--- WORK TASK ---
Look in the data below for the line that has "goes beyond fleeting", then print exactly every line from there through the line that has "options, from a", leaving pictures out.

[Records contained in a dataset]
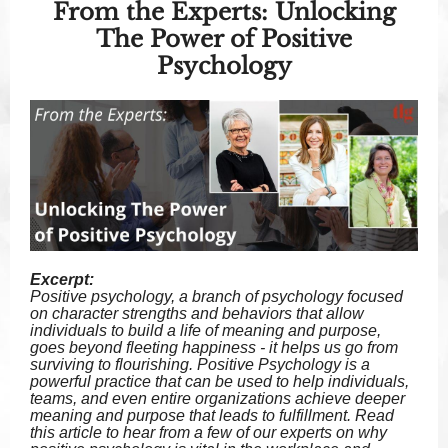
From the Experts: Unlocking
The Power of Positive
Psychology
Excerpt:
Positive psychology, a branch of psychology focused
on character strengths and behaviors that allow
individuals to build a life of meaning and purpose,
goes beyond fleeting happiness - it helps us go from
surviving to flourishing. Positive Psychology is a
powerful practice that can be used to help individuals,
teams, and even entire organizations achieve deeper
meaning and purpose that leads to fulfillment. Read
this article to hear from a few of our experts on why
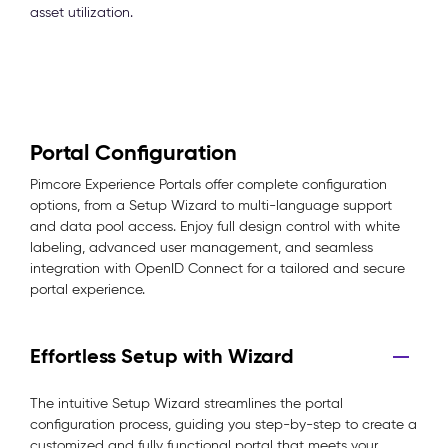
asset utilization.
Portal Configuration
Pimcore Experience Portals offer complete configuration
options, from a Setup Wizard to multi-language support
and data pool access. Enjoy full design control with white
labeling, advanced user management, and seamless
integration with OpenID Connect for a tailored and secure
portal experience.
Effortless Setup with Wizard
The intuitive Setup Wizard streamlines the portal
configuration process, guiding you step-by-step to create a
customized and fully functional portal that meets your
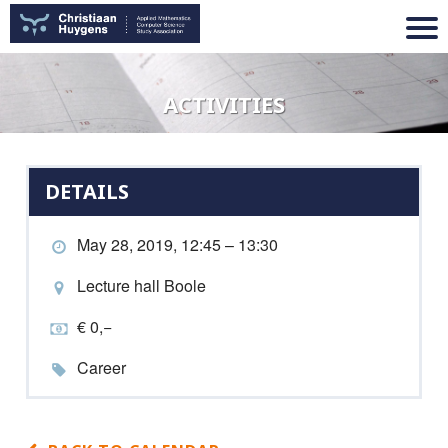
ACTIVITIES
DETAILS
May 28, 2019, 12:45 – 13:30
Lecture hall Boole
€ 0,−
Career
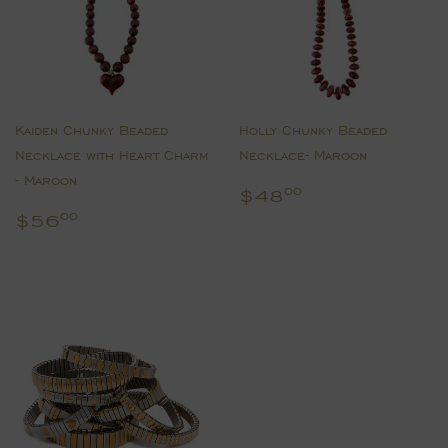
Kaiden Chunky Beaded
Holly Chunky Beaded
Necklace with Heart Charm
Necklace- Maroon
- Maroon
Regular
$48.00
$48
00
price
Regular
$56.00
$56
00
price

--

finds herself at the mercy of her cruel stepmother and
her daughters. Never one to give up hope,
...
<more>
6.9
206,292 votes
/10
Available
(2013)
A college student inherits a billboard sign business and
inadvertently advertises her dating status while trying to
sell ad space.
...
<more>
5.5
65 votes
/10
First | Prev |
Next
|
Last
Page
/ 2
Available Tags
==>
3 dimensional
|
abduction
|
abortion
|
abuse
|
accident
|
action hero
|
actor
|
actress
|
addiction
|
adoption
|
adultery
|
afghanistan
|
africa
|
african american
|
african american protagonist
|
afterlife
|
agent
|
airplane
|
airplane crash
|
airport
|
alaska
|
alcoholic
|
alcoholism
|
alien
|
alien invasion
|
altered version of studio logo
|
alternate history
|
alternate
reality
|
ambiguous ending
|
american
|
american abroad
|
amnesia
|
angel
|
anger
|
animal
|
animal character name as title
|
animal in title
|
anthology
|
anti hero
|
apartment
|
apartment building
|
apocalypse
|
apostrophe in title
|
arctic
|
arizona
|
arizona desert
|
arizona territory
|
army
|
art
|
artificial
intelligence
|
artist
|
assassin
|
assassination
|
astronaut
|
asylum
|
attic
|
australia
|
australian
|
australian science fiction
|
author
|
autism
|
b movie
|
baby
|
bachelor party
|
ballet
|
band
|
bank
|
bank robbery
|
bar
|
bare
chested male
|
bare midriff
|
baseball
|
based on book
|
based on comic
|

--- OUTPUT OF THE EXERCISE ---
goes beyond fleeting happiness - it helps us go from
surviving to flourishing. Positive Psychology is a
powerful practice that can be used to help individuals,
teams, and even entire organizations achieve deeper
meaning and purpose that leads to fulfillment. Read
this article to hear from a few of our experts on why
asset utilization.
Portal Configuration
Pimcore Experience Portals offer complete configuration
options, from a Setup Wizard to multi-language support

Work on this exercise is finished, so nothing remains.